Cast: Vijay Sethupathi, Yogi Babu, Sayyeshaa, Saranya Ponvannan, Madonna Sebastian, Radha Ravi
At a purely conceptual level, “a Vijay Sethupathi film” is a byword for the most interesting star outing in Tamil cinema today. He seems to genuinely seek out something different each time. I did not care for Oru Nalla Naal Paathu Solren, which came earlier this year, but who else is capable of committing to such a wacky mix of stoner comedy and love triangle? But the actor has to realise that there’s a difference between the “one line” that’s narrated and the finished product on screen. In other words, the director matters. As long as he’s working with a good filmmaker (say, Nalan Kumarasamy), the offbeat concept translates to an engrossing movie, at least to some extent. Otherwise, he is just squandering the goodwill he’s built up by being “different.” Plus, his performance really suffers. As the titular don of Junga, he isn’t even trying. He’s going through the motions of going through the motions.
The narrative goes through the motions, too. The last time Vijay Sethupathi and Gokul came together, we got Idharkuthane Aasaipattai Balakumara, a film that wanted to be zany and was filled with “humour” that seemed to have been made up as they went along. The actor and director reunite in Junga, which is more of the same. Only, the hero worship we saw in the earlier film is much more in your face. Junga gets a Rajinikanth-like intro (with Baasha music in the background, plus he’s a bus conductor), two heroines (Sayyeshaa as Yazhini, and a ridiculously underused Madonna Sebastian), French locations, and massive car chases featuring the French police and the Italian drug mafia. The only thing more bloated is the running time: 157 minutes.

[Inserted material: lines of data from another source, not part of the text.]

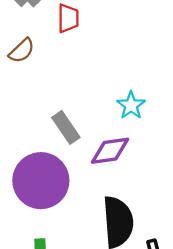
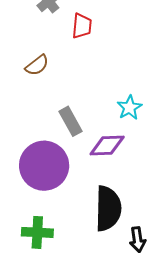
brown semicircle: (22, 51) -> (37, 65), moved

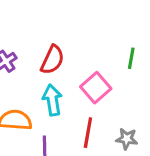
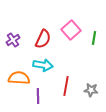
pink square: (96, 88) -> (71, 30), moved
cyan arrow: (52, 100) -> (43, 65), turned 108

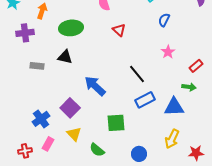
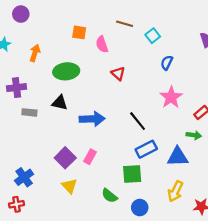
purple cross: (25, 33) -> (17, 88), moved
pink star: (168, 52) -> (171, 97), size x1.5
blue arrow: (95, 86) -> (92, 119), moved, turned 135
blue cross: (41, 119) -> (24, 177), moved
green square: (116, 123) -> (132, 174), moved
pink rectangle: (48, 144) -> (90, 157), moved
green semicircle: (97, 150) -> (109, 196), moved

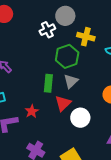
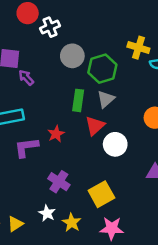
gray circle: (65, 16) -> (72, 56), moved
white cross: (47, 30) -> (50, 27), moved
yellow cross: (86, 37) -> (138, 48), moved

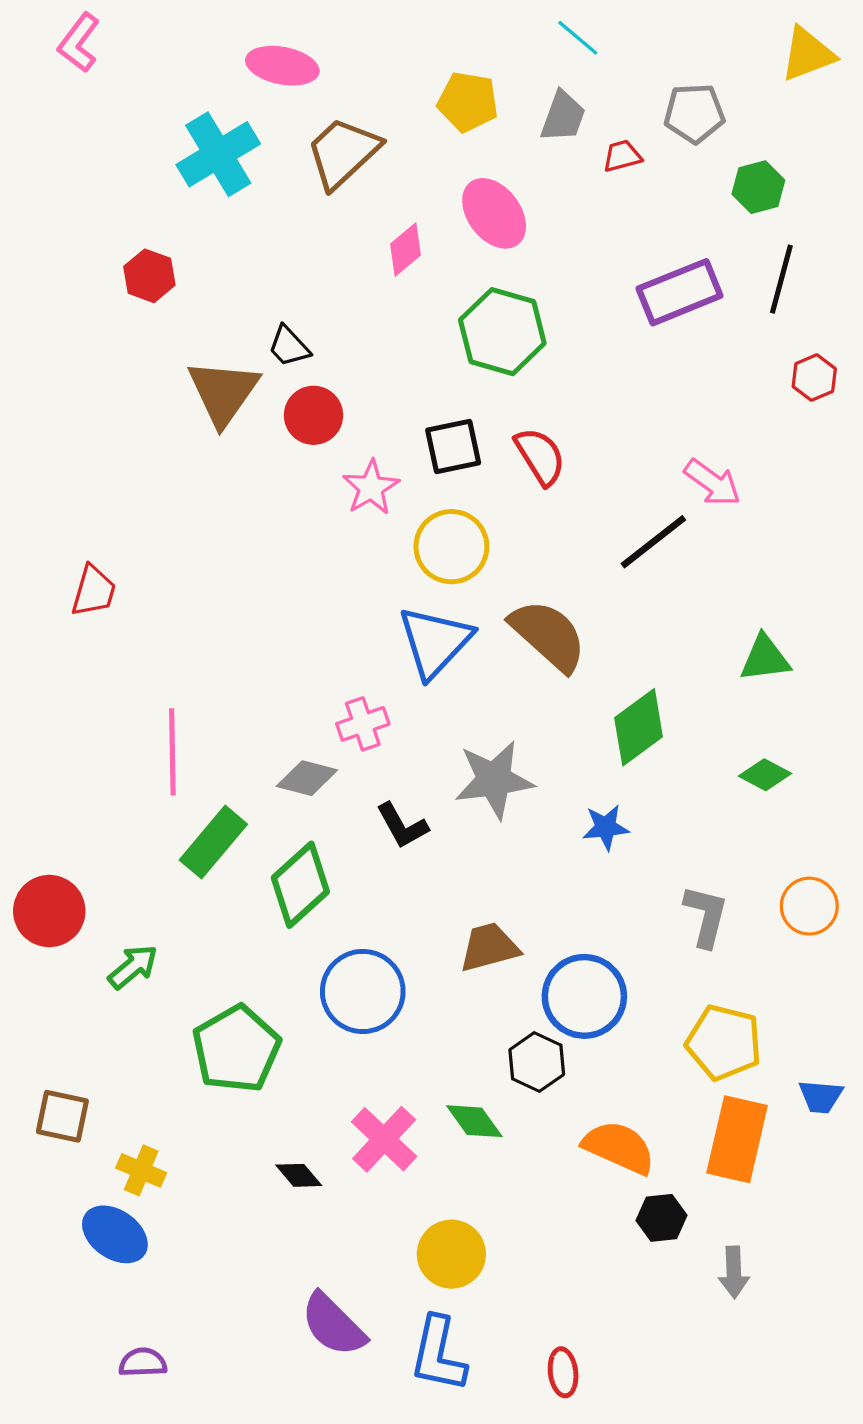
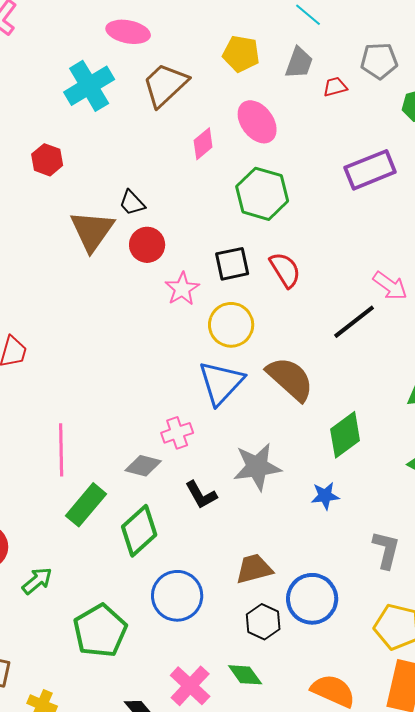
black hexagon: (537, 1062) -> (263, 622), moved

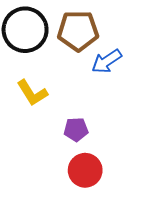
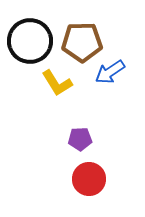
yellow L-shape: (32, 93) -> (57, 83), moved

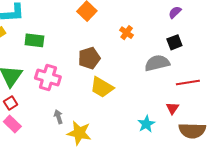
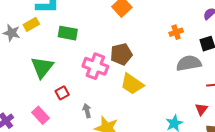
orange cross: (127, 33) -> (176, 32), moved, turned 32
pink cross: (48, 78) -> (95, 66), moved
red square: (11, 103) -> (62, 93), moved

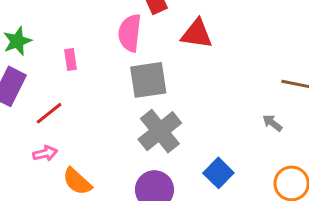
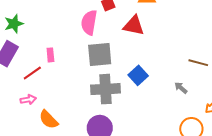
pink rectangle: (70, 60) -> (50, 55), moved
gray cross: (160, 131) -> (106, 89), turned 32
blue square: (218, 173) -> (138, 75), moved

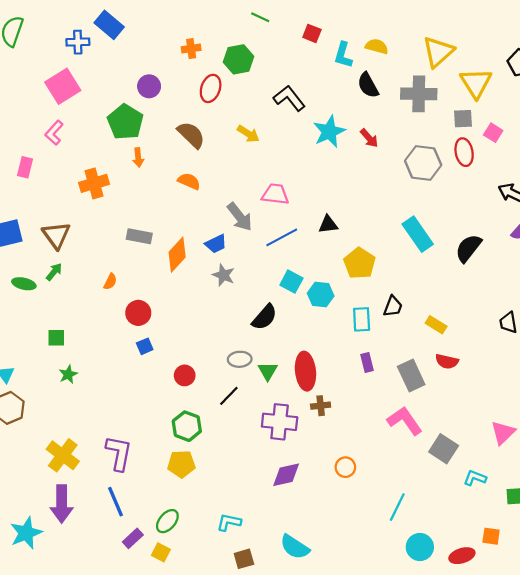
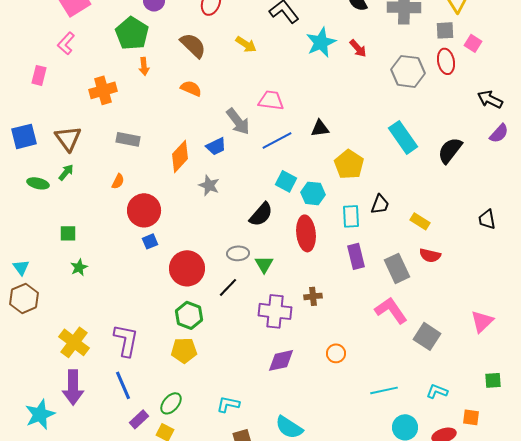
gray rectangle: (139, 236) -> (128, 139), moved
gray star: (223, 275) -> (209, 185), moved
red circle: (138, 313) -> (144, 210), size x1.4
purple rectangle: (367, 363) -> (356, 256), size x1.4
red ellipse: (305, 371) -> (306, 233), moved
red circle: (185, 375) -> (187, 268), size x1.8
cyan L-shape: (475, 478) -> (437, 391), moved
cyan line: (397, 507) -> (384, 390), turned 52

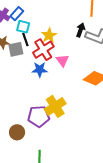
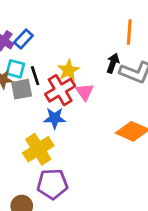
cyan square: (23, 27) -> (15, 69), moved
pink triangle: (62, 61) -> (85, 92), moved
yellow cross: (55, 106) -> (38, 149), moved

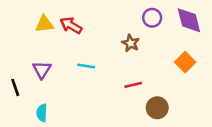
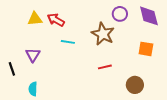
brown star: (131, 43) -> (103, 34), size x1.6
orange square: (185, 62) -> (146, 49), turned -35
cyan line: (86, 66) -> (68, 42), moved
brown circle: (157, 108) -> (135, 85), moved

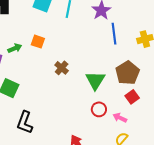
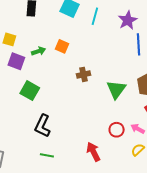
brown cross: (62, 68) -> (83, 74), turned 32
red circle: (99, 109) -> (117, 130), moved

At first, it looks like we are in for a spoofy variation on the gangster dramas our filmmakers are so fond of. A police encounter turns into a flashback-dispensing device. A song sequence is shot in a style that targets Telugu-film music videos (apart from Vijay Sethupathi’s multi-coloured clothes, even the extras aren’t in uniform but attired in different shades). Then, we get a spoof on Mouna Raagam, with Ilayaraja’s score in the background. When we finally get to the plot, it turns out to be one of those family-honour affairs, where a son swears revenge on the villain (Suresh Chandra Menon as Yazhini’s father, Kumarasamy Chettiar). But the tone is still lighthearted: Junga’s father and grandfather were known as dons but were really dunces. Et cetera.
Yogi Babu lands up, as does a French bodyguard named John Woo (for some reason, this is meant to be automatically funny). The most amusing (but wasted) idea is that Junga is a penny pincher. He lands up at a convention of dons (with Radharavi doing his best Marlon Brando imitation) and demands why all four fans are on when there are so few people in the room. But like always in Gokul’s films, it all sounds funnier than it actually is on screen. I grinned a little when Junga tells a wannabe rapper, “Namma kooda irukkaravan quiet-a irukkanum. Poet-a irukka koodadhu.” Now, writing this line, it doesn’t seem all that funny. Maybe, inside the theatre, I was just a drowning man clutching at straws. By the time Yazhini gets all “bubbly,” squealing with delight after shoplifting, drowning began to look like the less painful prospect.